What is being asked
Look through the entries below and extract exactly the lines from the one containing "за что отвечает" through the one containing "First of all, this church aims to be a", ends included.
Top of Source information
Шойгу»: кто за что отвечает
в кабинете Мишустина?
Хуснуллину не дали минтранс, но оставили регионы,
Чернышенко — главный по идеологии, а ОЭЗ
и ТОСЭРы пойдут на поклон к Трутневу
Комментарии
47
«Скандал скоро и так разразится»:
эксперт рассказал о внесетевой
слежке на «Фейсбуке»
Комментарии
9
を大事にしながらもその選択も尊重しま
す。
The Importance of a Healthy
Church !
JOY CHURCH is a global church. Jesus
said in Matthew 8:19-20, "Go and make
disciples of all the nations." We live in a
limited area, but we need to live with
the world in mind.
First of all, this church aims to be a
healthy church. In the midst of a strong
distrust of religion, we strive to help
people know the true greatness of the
Bottom of Source information
Top of Source information
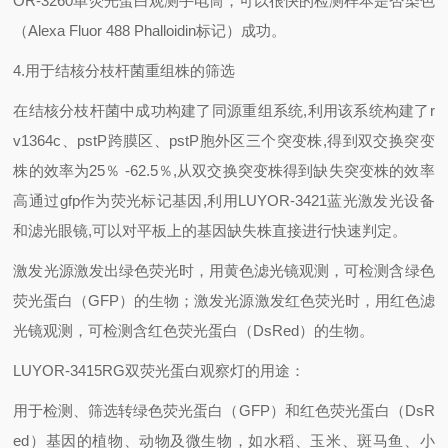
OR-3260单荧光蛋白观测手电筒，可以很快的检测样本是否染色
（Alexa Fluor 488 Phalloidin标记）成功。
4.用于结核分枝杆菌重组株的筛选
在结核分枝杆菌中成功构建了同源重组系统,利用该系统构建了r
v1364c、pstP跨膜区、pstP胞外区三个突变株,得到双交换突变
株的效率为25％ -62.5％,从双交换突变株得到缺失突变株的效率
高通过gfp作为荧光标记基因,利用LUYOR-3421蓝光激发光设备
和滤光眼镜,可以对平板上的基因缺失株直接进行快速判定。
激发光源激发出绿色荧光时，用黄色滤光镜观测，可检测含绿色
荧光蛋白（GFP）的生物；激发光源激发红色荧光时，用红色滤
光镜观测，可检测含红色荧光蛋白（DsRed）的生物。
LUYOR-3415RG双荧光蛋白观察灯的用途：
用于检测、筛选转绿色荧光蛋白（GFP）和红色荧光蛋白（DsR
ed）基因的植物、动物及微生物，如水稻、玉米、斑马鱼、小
Bottom of Source information
Top of Source information
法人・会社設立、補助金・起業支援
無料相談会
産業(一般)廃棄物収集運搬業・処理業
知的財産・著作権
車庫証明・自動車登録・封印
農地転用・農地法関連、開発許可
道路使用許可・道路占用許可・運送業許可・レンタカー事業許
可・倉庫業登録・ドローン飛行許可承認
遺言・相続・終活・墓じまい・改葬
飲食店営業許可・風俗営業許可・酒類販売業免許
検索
Bottom of Source information
Solution for this task
Шойгу»: кто за что отвечает
в кабинете Мишустина?
Хуснуллину не дали минтранс, но оставили регионы,
Чернышенко — главный по идеологии, а ОЭЗ
и ТОСЭРы пойдут на поклон к Трутневу
Комментарии
47
«Скандал скоро и так разразится»:
эксперт рассказал о внесетевой
слежке на «Фейсбуке»
Комментарии
9
を大事にしながらもその選択も尊重しま
す。
The Importance of a Healthy
Church !
JOY CHURCH is a global church. Jesus
said in Matthew 8:19-20, "Go and make
disciples of all the nations." We live in a
limited area, but we need to live with
the world in mind.
First of all, this church aims to be a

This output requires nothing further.